Background check results
Identifies documents containing references to background check results in international contexts. This information type is classified as personally identifiable information under applicable data protection regulations.
- Type
- regex
- Engine
- boost_regex
- Confidence
- medium
- Confidence justification
- category-aware structural regex with anchor and context constraints replaces phrase-only detection. Added context gating and exclusion rules improve precision and reduce incidental matches.
- Detection quality
- Mixed
- Jurisdictions
- global
- Regulations
- GDPR
- Data categories
- pii
- Scope
- wide
- Platform compatibility
- Purview: Compatible, GCP DLP: Compatible, Macie: Compatible, Zscaler: Compatible, Palo Alto: Degraded, Netskope: Unsupported
Pattern
(?is)\b(?:background\s+check|criminal\s+record\s+check|reference\s+check|pre[\s-]+employment\s+screening|police\s+clearance|vetting\s+results|screening\s+report|character\s+check|employment\s+verification|background\s+screening|security\s+clearance)\b
Corroborative evidence keywords
background check results, background, check, results, employment, workforce, records, employee, payroll, benefits, termination, hire date, salary, compensation, 401k, W-2, I-9, superannuation, police check, working with children check (+87 more)
Proximity: 300 characters
Should match
background check— Primary topic phrase matchcriminal record check— Case-insensitive topic phrase matchreference check— Alternative topic phrase matchpre-employment screening— Additional topic phrase match
Should not match
unrelated generic text without domain phrases— No relevant topic phrases presentplaceholder value 12345— Random text should not match topic-specific regexemployee interview— Generic word pair from old broad template should not match
Known false positives
- Common words and phrases related to background check results appearing in policy documents, training materials, HR templates, or compliance guidelines without actual personal data. Mitigation: Require corroborative evidence keywords within the proximity window to confirm sensitive data context rather than general discussion.
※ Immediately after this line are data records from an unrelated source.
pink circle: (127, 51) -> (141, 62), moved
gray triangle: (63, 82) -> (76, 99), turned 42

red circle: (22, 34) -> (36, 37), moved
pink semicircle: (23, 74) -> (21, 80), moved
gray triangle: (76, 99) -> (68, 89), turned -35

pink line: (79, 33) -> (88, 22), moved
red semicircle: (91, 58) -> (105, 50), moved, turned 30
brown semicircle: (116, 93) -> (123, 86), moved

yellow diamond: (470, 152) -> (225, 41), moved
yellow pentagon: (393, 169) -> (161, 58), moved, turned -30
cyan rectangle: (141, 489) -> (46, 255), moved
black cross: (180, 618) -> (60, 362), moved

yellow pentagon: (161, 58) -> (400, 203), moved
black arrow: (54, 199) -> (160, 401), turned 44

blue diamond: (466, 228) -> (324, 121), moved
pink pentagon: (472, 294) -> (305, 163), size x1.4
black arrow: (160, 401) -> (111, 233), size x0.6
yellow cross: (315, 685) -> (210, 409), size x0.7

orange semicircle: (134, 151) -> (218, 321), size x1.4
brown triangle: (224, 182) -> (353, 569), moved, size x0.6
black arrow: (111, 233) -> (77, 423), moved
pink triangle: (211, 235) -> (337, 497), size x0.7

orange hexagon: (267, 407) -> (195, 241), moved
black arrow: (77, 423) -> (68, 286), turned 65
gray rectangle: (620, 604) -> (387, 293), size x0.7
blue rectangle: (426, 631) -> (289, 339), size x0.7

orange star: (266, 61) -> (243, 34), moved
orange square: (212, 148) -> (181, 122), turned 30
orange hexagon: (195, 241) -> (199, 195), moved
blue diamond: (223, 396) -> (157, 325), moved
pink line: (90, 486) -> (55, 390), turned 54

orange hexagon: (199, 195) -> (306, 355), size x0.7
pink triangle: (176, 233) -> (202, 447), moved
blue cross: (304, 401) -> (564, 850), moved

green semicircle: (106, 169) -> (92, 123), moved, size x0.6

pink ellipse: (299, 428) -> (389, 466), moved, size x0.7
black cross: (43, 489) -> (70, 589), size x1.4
- In English (as the primary international business language), similar terminology used in formal or administrative contexts (education, professional documentation) that does not constitute sensitive data collection. Mitigation: Layer with additional contextual signals such as structured identifiers, form fields, or database column headers to distinguish sensitive records from general references.
- High-frequency pattern matches in large document corpora due to broad regex anchors. Expected match rate is significantly higher than specific identifier patterns. Mitigation: Tune confidence thresholds for bulk scanning. Consider using this pattern primarily as a pre-filter with secondary validation.